● **Aim of the exercise**:
Write out again only the lines between the one with "Allergenen & dieetwensen" and the end of the records below, both ends counted, and don't include the pictures.

(Saved entries)
* * * *

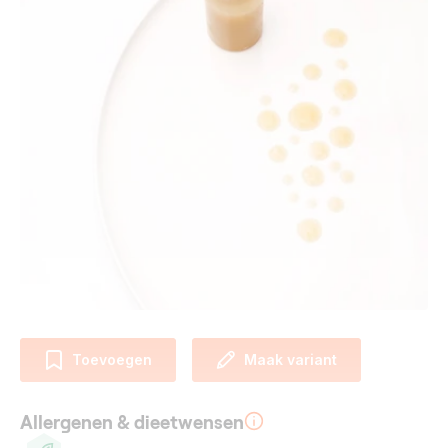
Toevoegen
Maak variant
Allergenen & dieetwensen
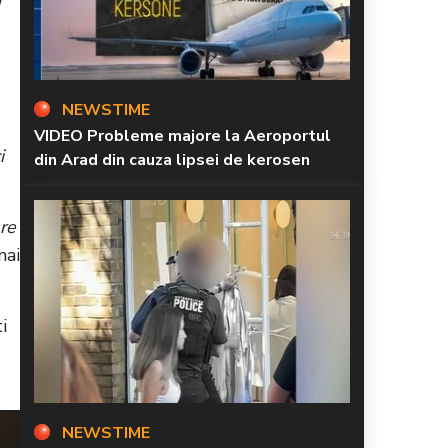
NEWSTIME
VIDEO Probleme majore la Aeroportul
i
din Arad din cauza lipsei de kerosen
are
mai
i
NEWSTIME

* * * *

● **Reply**:
Allergenen & dieetwensen
NEWSTIME
VIDEO Probleme majore la Aeroportul
i
din Arad din cauza lipsei de kerosen
are
mai
i
NEWSTIME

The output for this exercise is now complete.